- Problem to work on -
Would you please copy each line of the data in which the string "Alle" occurs?

- Records for the task -
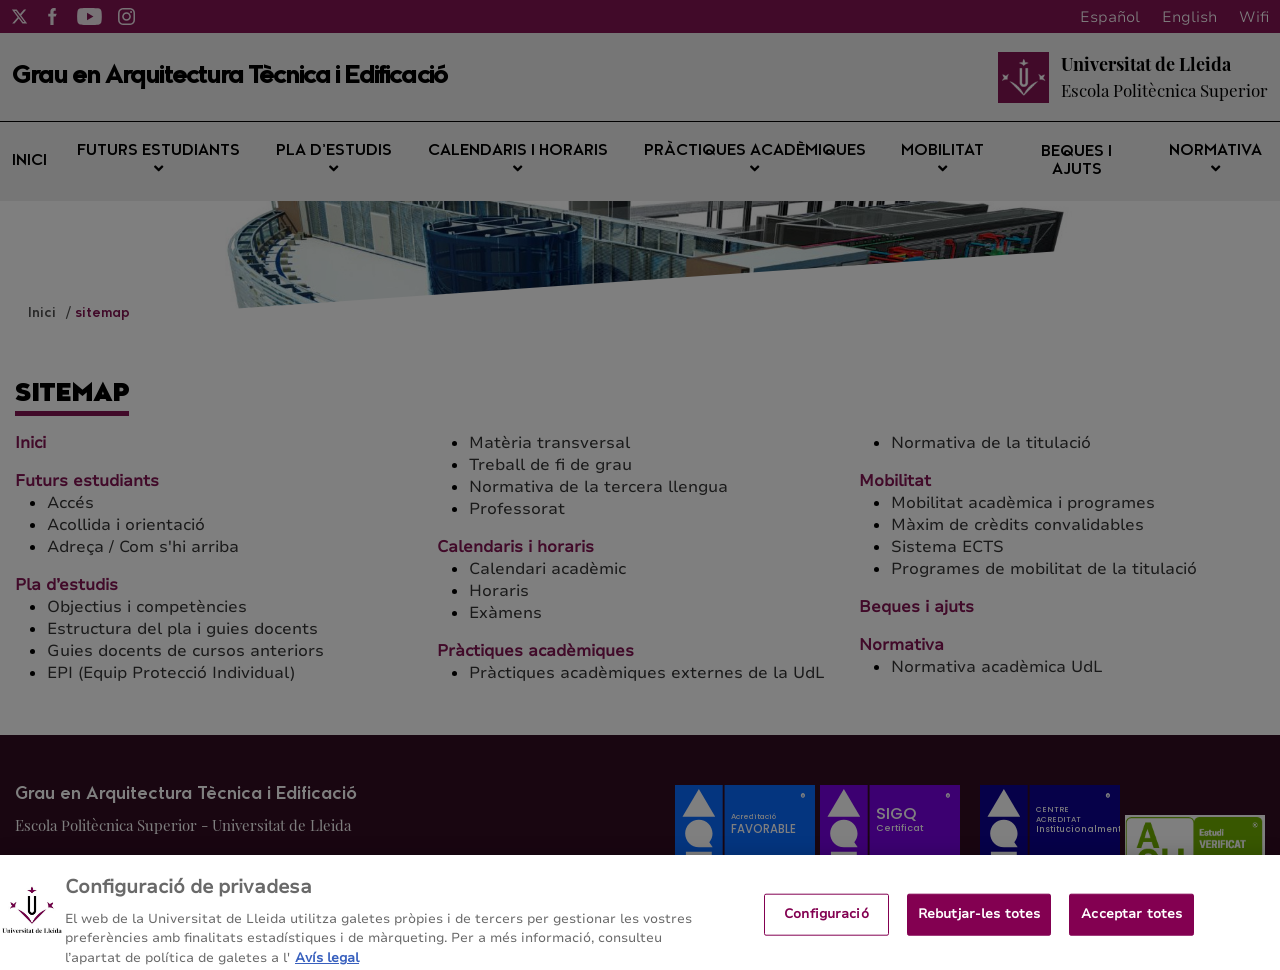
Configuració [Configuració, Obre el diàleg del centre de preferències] (826, 921)
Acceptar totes (1131, 921)
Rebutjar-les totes (979, 921)
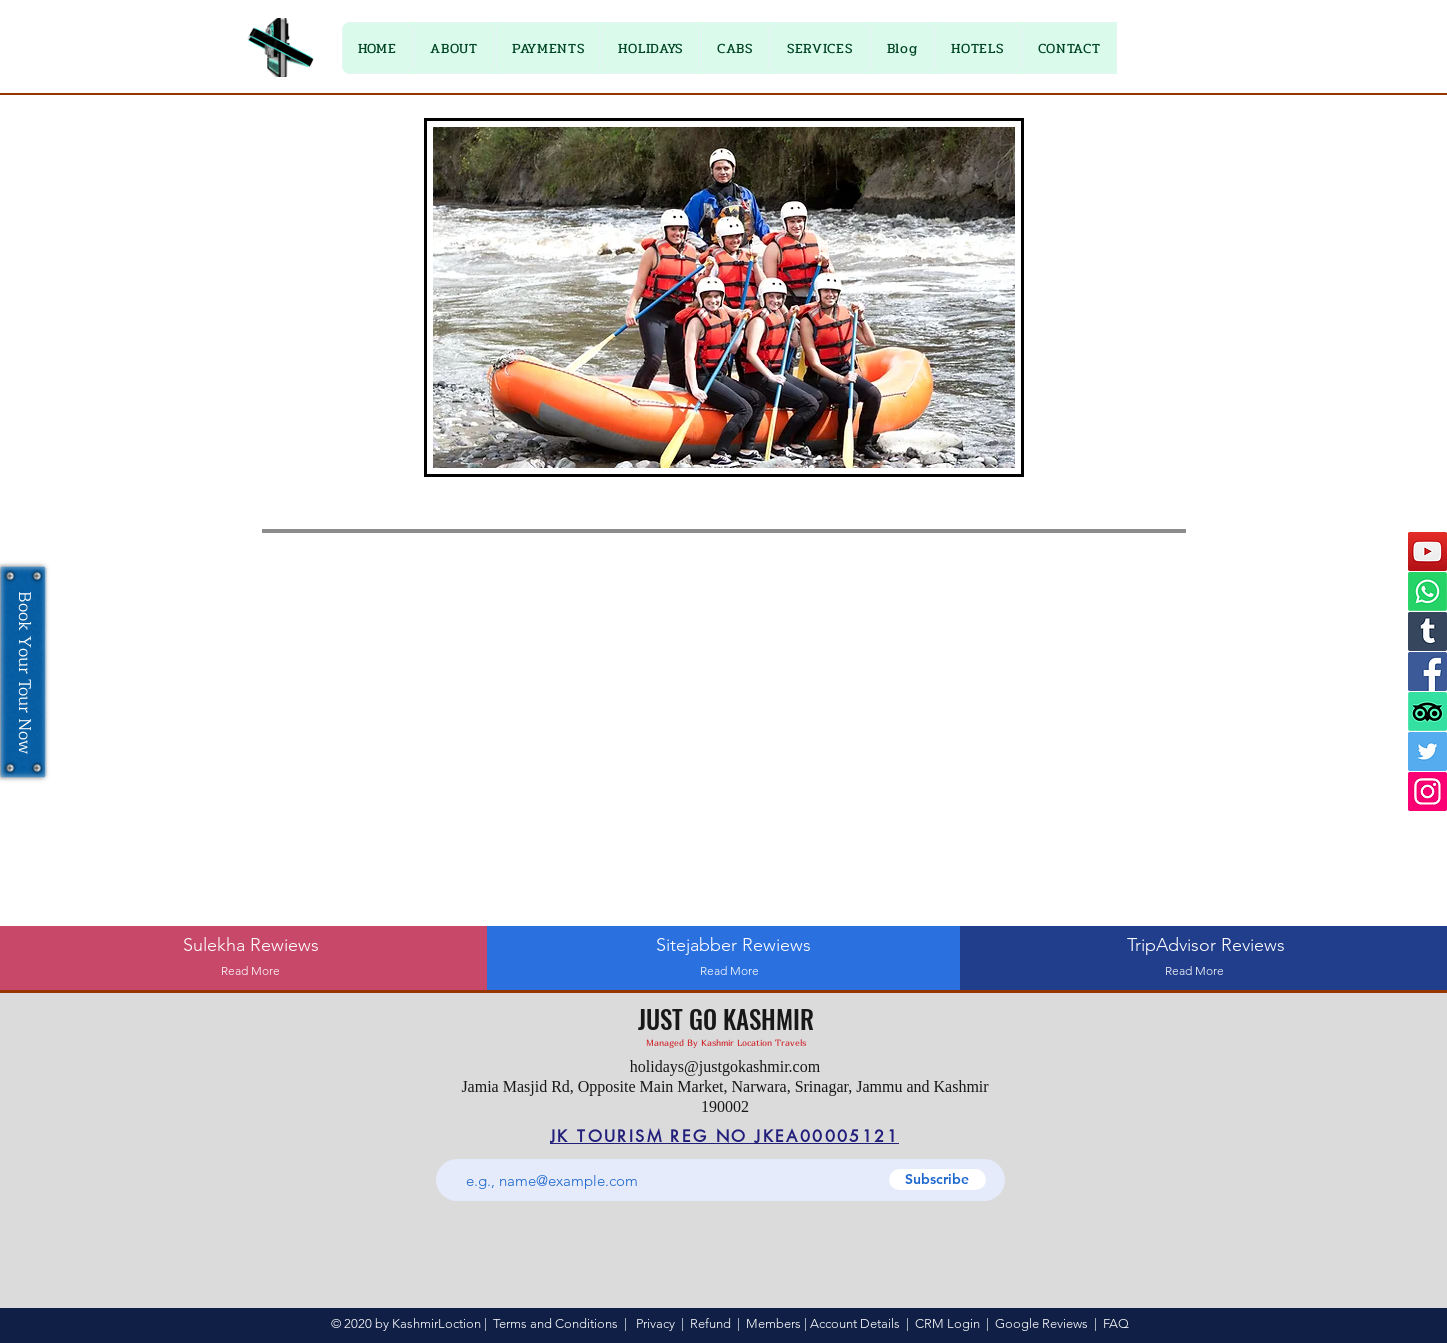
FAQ (1116, 1323)
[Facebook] (1427, 671)
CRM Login (947, 1323)
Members (773, 1323)
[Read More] (250, 971)
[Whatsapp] (1427, 591)
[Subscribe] (937, 1179)
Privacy (655, 1323)
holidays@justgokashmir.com (725, 1066)
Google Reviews (1041, 1323)
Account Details (855, 1323)
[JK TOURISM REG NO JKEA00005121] (725, 1136)
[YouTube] (1427, 551)
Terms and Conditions (555, 1323)
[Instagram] (1427, 791)
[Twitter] (1427, 751)
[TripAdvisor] (1427, 711)
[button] (548, 48)
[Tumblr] (1427, 631)
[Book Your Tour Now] (23, 671)
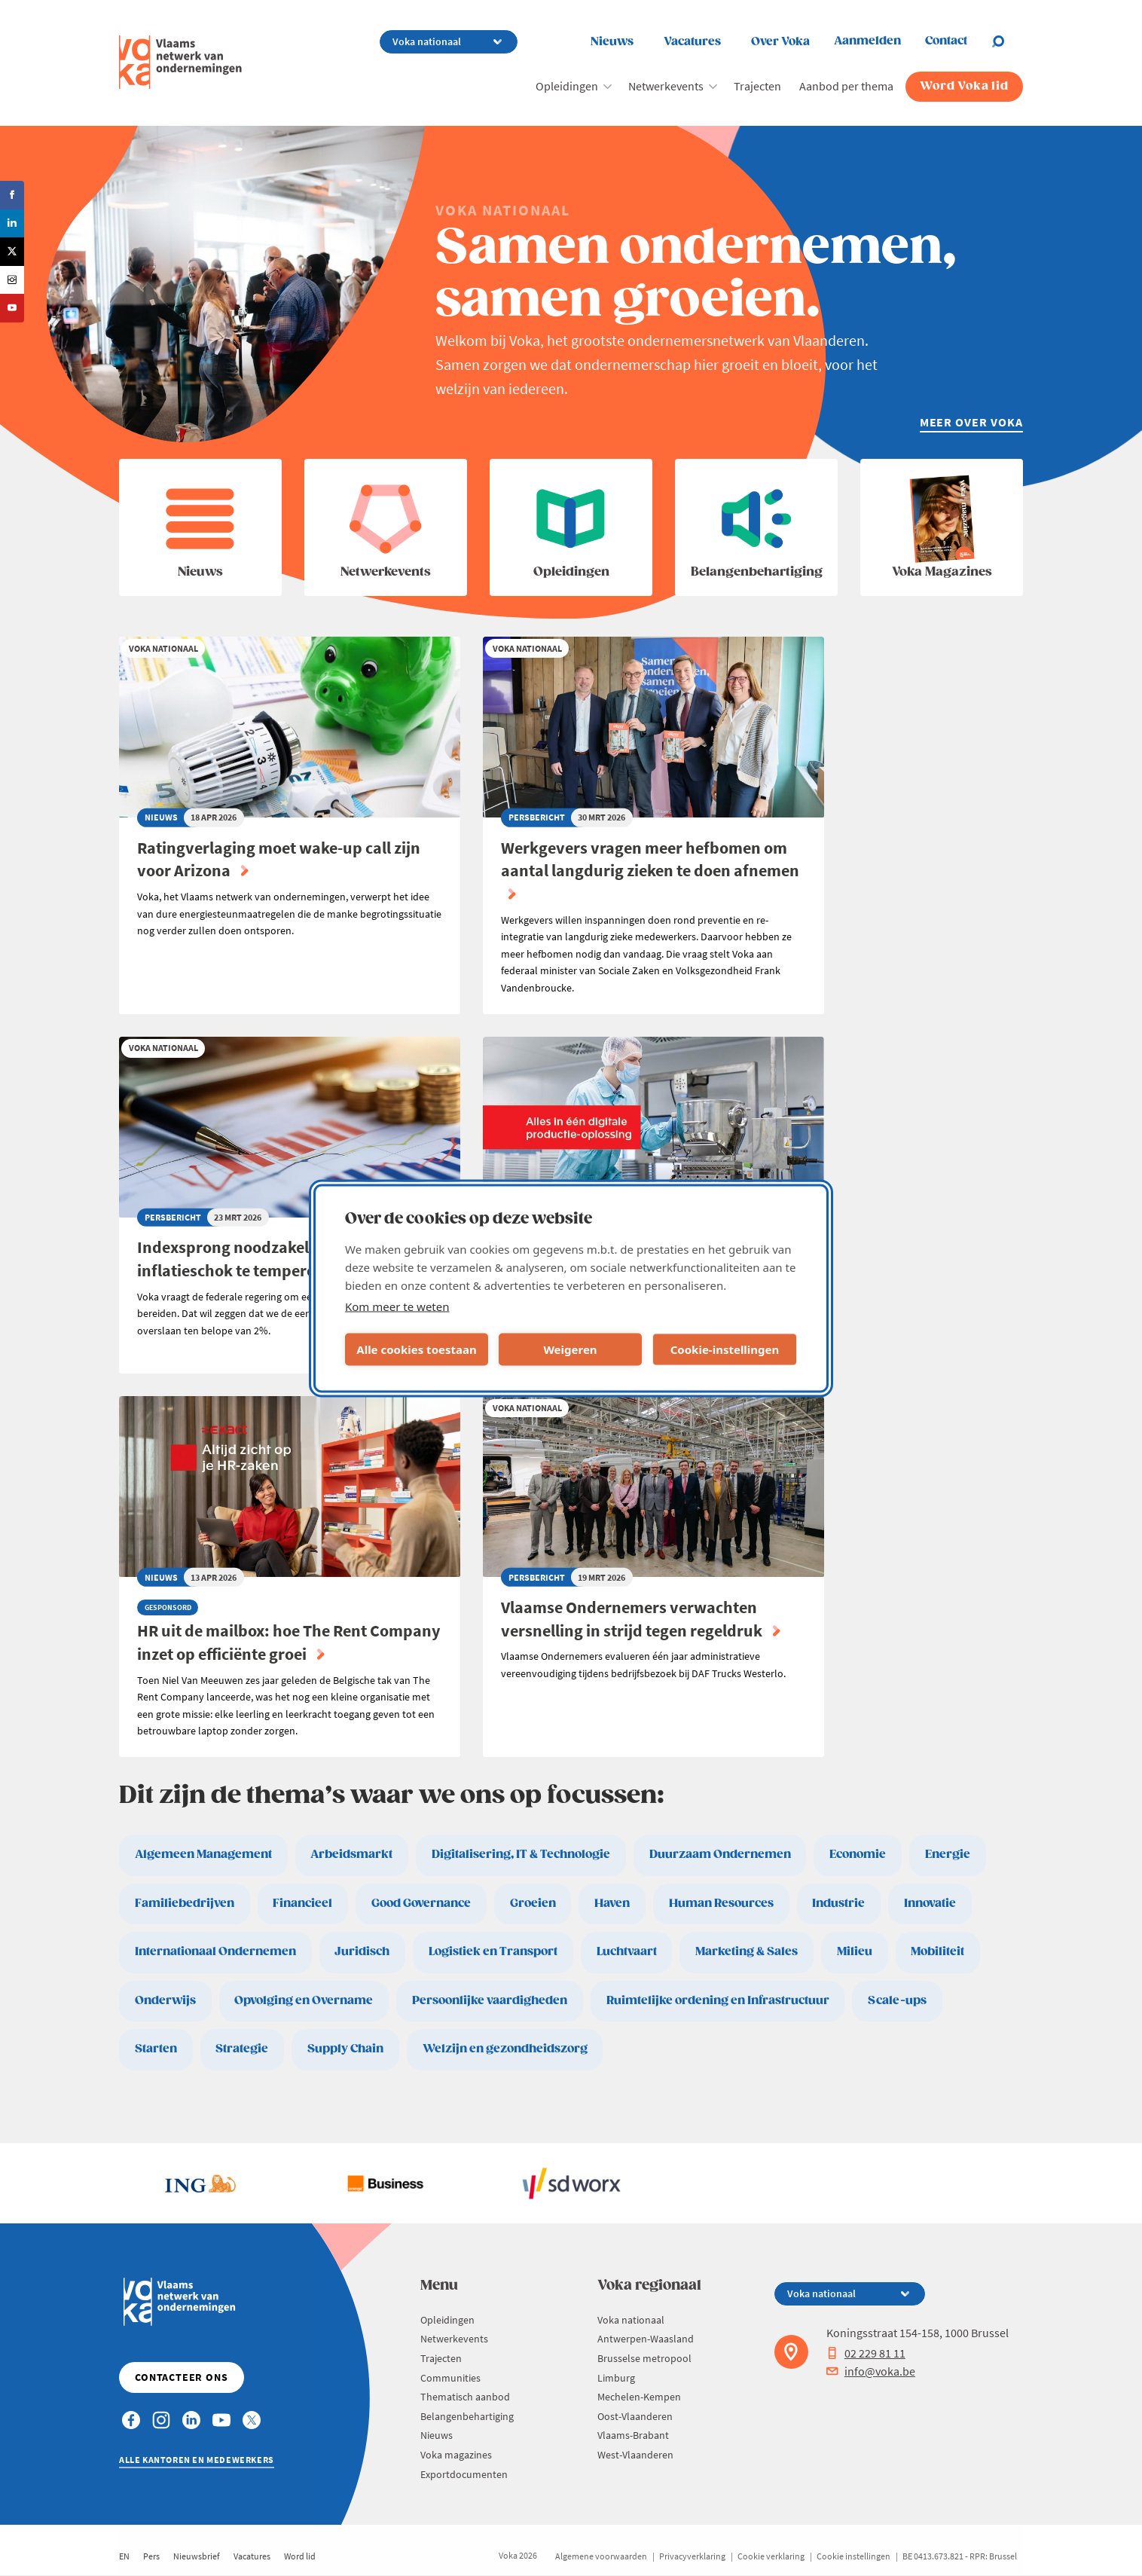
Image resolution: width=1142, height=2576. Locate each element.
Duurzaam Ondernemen (720, 1854)
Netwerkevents (666, 85)
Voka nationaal (630, 2320)
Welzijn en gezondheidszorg (505, 2049)
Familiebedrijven (184, 1903)
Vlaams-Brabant (633, 2435)
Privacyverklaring (692, 2556)
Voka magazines (456, 2454)
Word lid (300, 2556)
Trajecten (757, 85)
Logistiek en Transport (493, 1952)
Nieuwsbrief (196, 2556)
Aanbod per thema (846, 85)
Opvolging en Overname (303, 2001)
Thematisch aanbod (465, 2396)
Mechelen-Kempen (639, 2396)
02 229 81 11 (865, 2353)
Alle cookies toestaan (416, 1349)
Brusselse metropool (644, 2358)
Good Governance (421, 1903)
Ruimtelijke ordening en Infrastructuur (717, 2001)
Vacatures (692, 42)
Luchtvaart (627, 1952)
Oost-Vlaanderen (635, 2416)
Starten (156, 2049)
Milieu (854, 1952)
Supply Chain (345, 2049)
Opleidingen (567, 85)
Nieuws (612, 42)
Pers (151, 2556)
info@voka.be (870, 2371)
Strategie (241, 2049)
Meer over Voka (971, 421)
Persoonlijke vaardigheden (489, 2001)
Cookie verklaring (771, 2556)
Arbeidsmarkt (351, 1854)
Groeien (533, 1903)
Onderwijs (165, 2001)
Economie (857, 1854)
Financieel (302, 1903)
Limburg (616, 2378)
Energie (947, 1854)
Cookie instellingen (853, 2556)
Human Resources (721, 1903)
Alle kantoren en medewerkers (196, 2459)
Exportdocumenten (464, 2474)
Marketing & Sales (746, 1952)
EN (124, 2556)
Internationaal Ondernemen (215, 1952)
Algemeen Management (203, 1854)
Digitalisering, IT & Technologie (521, 1854)
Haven (612, 1903)
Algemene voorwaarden (601, 2556)
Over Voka (780, 42)
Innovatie (930, 1903)
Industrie (838, 1903)
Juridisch (361, 1952)
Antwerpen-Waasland (645, 2338)
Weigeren (570, 1349)
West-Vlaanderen (635, 2454)
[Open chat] (1007, 41)
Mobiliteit (937, 1952)
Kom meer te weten (397, 1305)
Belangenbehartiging (467, 2416)
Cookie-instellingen (725, 1349)
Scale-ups (897, 2001)
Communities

- Task solution -
Alle cookies toestaan (416, 1349)
Alle kantoren en medewerkers (196, 2459)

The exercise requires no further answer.